Fungal mycelium fully colonizing a growth medium under laboratory conditions — the same kind of controlled cultivation that researchers are now exploring for biomedical material design.Credit:
KarolMasztalerz / Wikimedia Commons, CC BY-SA 4.0Fungal mycelium is most often imagined spreading invisibly through soil, wood, or damp building materials. In uncontrolled environments, that growth can become a contamination concern. In a laboratory, the same biological architecture can become a material.
A 2025 article published in JOM explores a new kind of mycelium-based biomaterial: multilayer, functionally graded organic living hydrogels built entirely from pure mycelium. The study focuses on Marquandomyces marquandii, a fungus adapted to submerged cultivation, and demonstrates that controlled fungal growth can produce a hydrated, multilayer structure capable of retaining up to 83% water.
The finding positions mycelium beyond packaging, insulation, leather alternatives, and food proteins — and into the emerging world of biomedical soft materials.
What Hydrogels Are and Why Medicine Needs Them
Hydrogels are water-rich materials that can mimic the softness and hydration of biological tissues.
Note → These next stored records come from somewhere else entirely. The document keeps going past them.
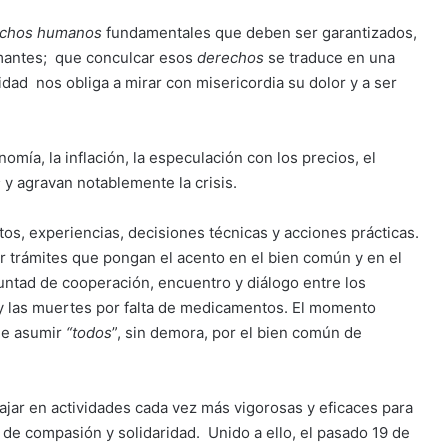
chos humanos
fundamentales que deben ser garantizados,
rmantes; que conculcar esos
derechos
se traduce en una
dad nos obliga a mirar con misericordia su dolor y a ser
ía, la inflación, la especulación con los precios, el
s
y agravan notablemente la crisis.
tos, experiencias, decisiones técnicas y acciones prácticas.
ar trámites que pongan el acento en el bien común y en el
luntad de cooperación, encuentro y diálogo entre los
 y las muertes por falta de medicamentos. El momento
de asumir
“todos
”, sin demora, por el bien común de
ajar en actividades cada vez más vigorosas y eficaces para
s de compasión y solidaridad. Unido a ello, el pasado 19 de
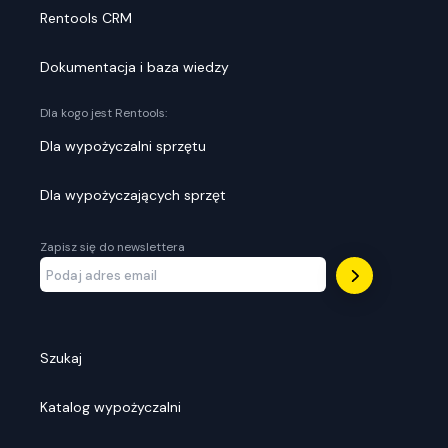
Rentools CRM
Dokumentacja i baza wiedzy
Dla kogo jest Rentools:
Dla wypożyczalni sprzętu
Dla wypożyczających sprzęt
Zapisz się do newslettera
Szukaj
Katalog wypożyczalni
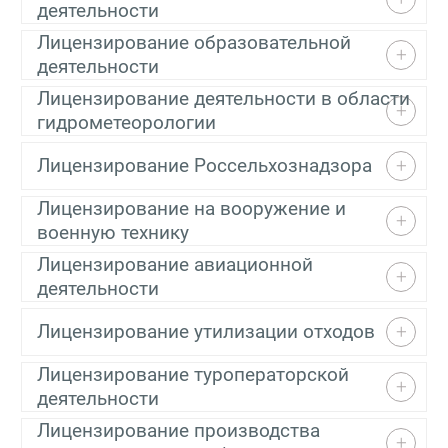
деятельности
Лицензирование образовательной
деятельности
Лицензирование деятельности в области
гидрометеорологии
Лицензирование Россельхознадзора
Лицензирование на вооружение и
военную технику
Лицензирование авиационной
деятельности
Лицензирование утилизации отходов
Лицензирование туроператорской
деятельности
Лицензирование производства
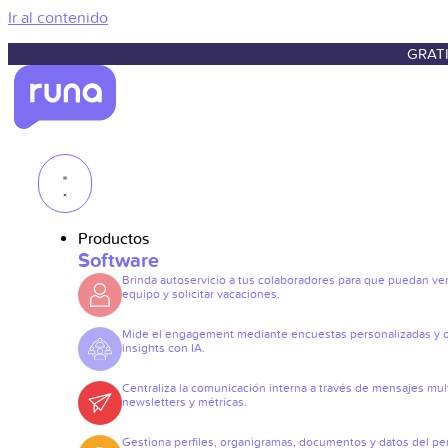
Ir al contenido
GRATI
Productos
Software
Brinda autoservicio a tus colaboradores para que puedan ve
equipo y solicitar vacaciones.
Mide el engagement mediante encuestas personalizadas y 
insights con IA.
Centraliza la comunicación interna a través de mensajes mult
newsletters y métricas.
Gestiona perfiles, organigramas, documentos y datos del pe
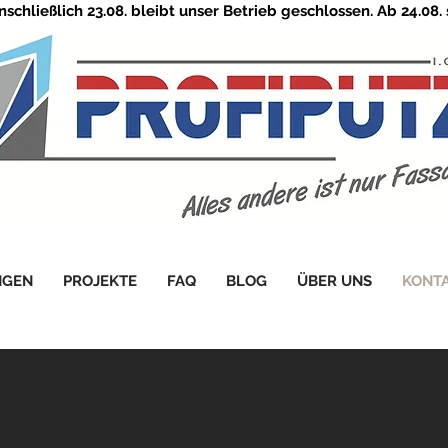
nschließlich 23.08. bleibt unser Betrieb geschlossen. Ab 24.08.
NGEN
PROJEKTE
FAQ
BLOG
ÜBER UNS
KONT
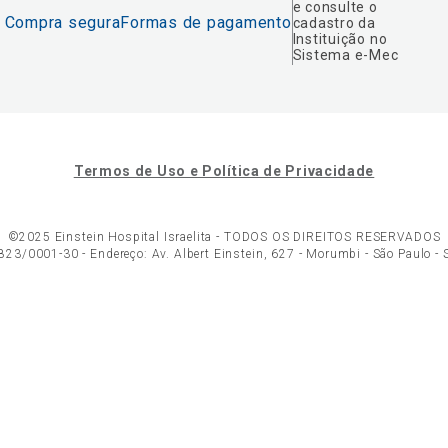
e consulte o
Compra segura
Formas de pagamento
cadastro da
Instituição no
Sistema e-Mec
Termos de Uso e Política de Privacidade
©2025 Einstein Hospital Israelita -
TODOS OS DIREITOS RESERVADOS
23/0001-30 - Endereço: Av. Albert Einstein, 627 - Morumbi - São Paulo -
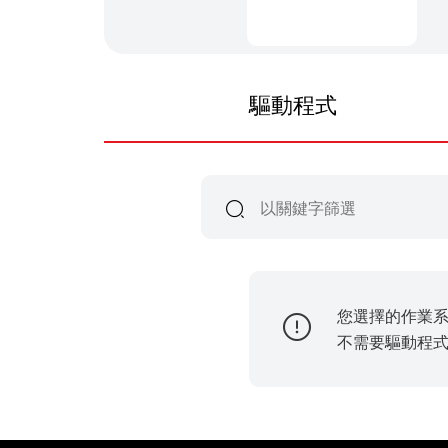
驅動程式
您選擇的作業
不需要驅動程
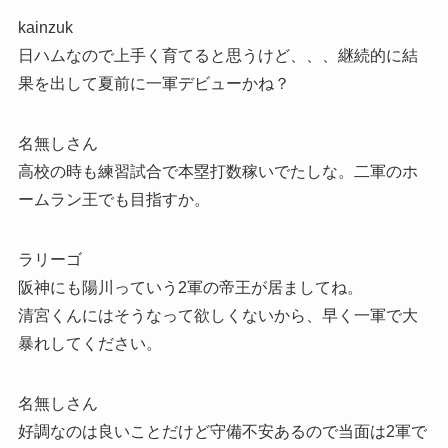
kainzuk
日ハムなので上手く育てると思うけど、、、継続的に結
果を出して夏前に一軍デビューかね？
名無しさん
高校の時も練習試合で本塁打数稼いでたしな。二軍のホ
ームラン王でも目指すか。
ラリーゴ
阪神にも陽川っていう2軍の帝王が居ましてね。
清宮くんにはそうなって欲しくないから、早く一軍で大
暴れしてください。
名無しさん
好調なのは良いことだけど守備不安あるので当面は2軍で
Because of this property, they are widely studied for applications including wound dressings, tissue scaffolds, drug delivery systems, cartilage repair, soft robotics, and cell-supporting matrices.
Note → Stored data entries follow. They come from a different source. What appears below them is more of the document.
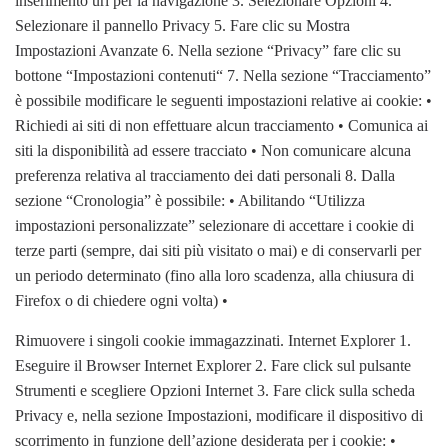
inserimento url per la navigazione 3. Selezionare Opzioni 4.
Selezionare il pannello Privacy 5. Fare clic su Mostra
Impostazioni Avanzate 6. Nella sezione “Privacy” fare clic su
bottone “Impostazioni contenuti“ 7. Nella sezione “Tracciamento”
è possibile modificare le seguenti impostazioni relative ai cookie: •
Richiedi ai siti di non effettuare alcun tracciamento • Comunica ai
siti la disponibilità ad essere tracciato • Non comunicare alcuna
preferenza relativa al tracciamento dei dati personali 8. Dalla
sezione “Cronologia” è possibile: • Abilitando “Utilizza
impostazioni personalizzate” selezionare di accettare i cookie di
terze parti (sempre, dai siti più visitato o mai) e di conservarli per
un periodo determinato (fino alla loro scadenza, alla chiusura di
Firefox o di chiedere ogni volta) •
Rimuovere i singoli cookie immagazzinati. Internet Explorer 1.
Eseguire il Browser Internet Explorer 2. Fare click sul pulsante
Strumenti e scegliere Opzioni Internet 3. Fare click sulla scheda
Privacy e, nella sezione Impostazioni, modificare il dispositivo di
scorrimento in funzione dell’azione desiderata per i cookie: •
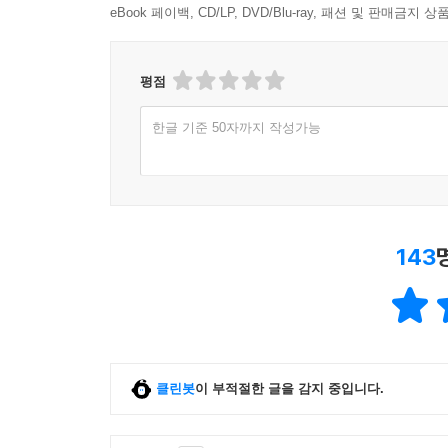
eBook 페이백, CD/LP, DVD/Blu-ray, 패션 및 판매금
평점
한글 기준 50자까지 작성가능
143
클린봇
이 부적절한 글을 감지 중입니다.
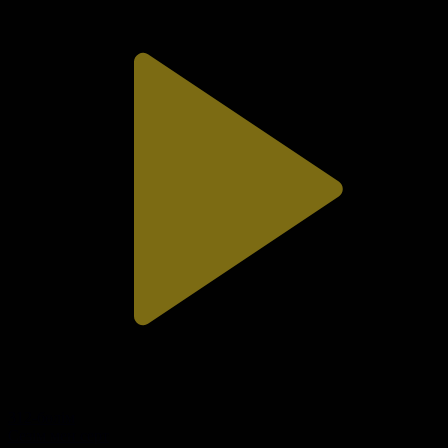
312-бөлім
Сезім мен серт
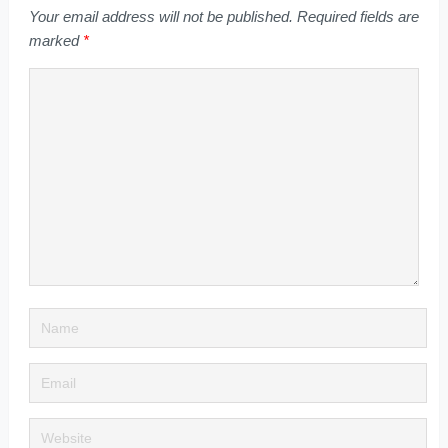
Your email address will not be published.
Required fields are
marked
*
The challenge is that hydrogels must balance several competing properties simultaneously. They need to hold water, remain mechanically stable under stress, support biological compatibility, and maintain structure through repeated deformation. Many conventional hydrogels rely on synthetic polymers, chemical crosslinkers, or complex fabrication processes.
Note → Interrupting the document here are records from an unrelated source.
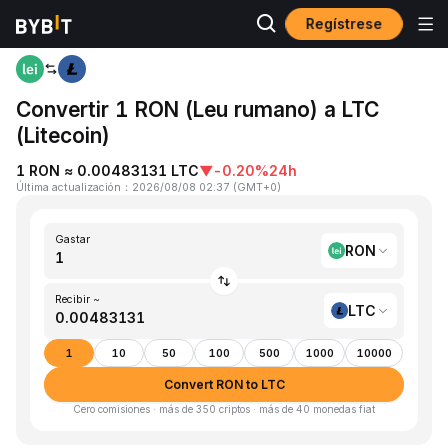
Regístrese
Inicio
RON to LTC
Convertir 1 RON (Leu rumano) a LTC
(Litecoin)
1 RON ≈ 0.00483131 LTC
▼
-0.20%
24h
Última actualización
：
2026/08/08 02:37
(
GMT+0
)
Gastar
RON
Recibir ~
LTC
1
10
50
100
500
1000
10000
Convert RON to LTC
Cero comisiones · más de 350 criptos · más de 40 monedas fiat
Pure mycelium hydrogels offer a different approach — one grown rather than assembled.
The Fungus at the Center: Marquandomyces marquandii
The study centers on Marquandomyces marquandii, formerly classified within the genus Metarhizium. Unlike many familiar mycelium-material fungi such as Ganoderma or Pleurotus — which are typically grown on solid agricultural residues and can face limitations in water retention and hydrophobicity — M. marquandii is well adapted to submerged cultivation. That makes it suited for liquid fermentation and hydrated material formation.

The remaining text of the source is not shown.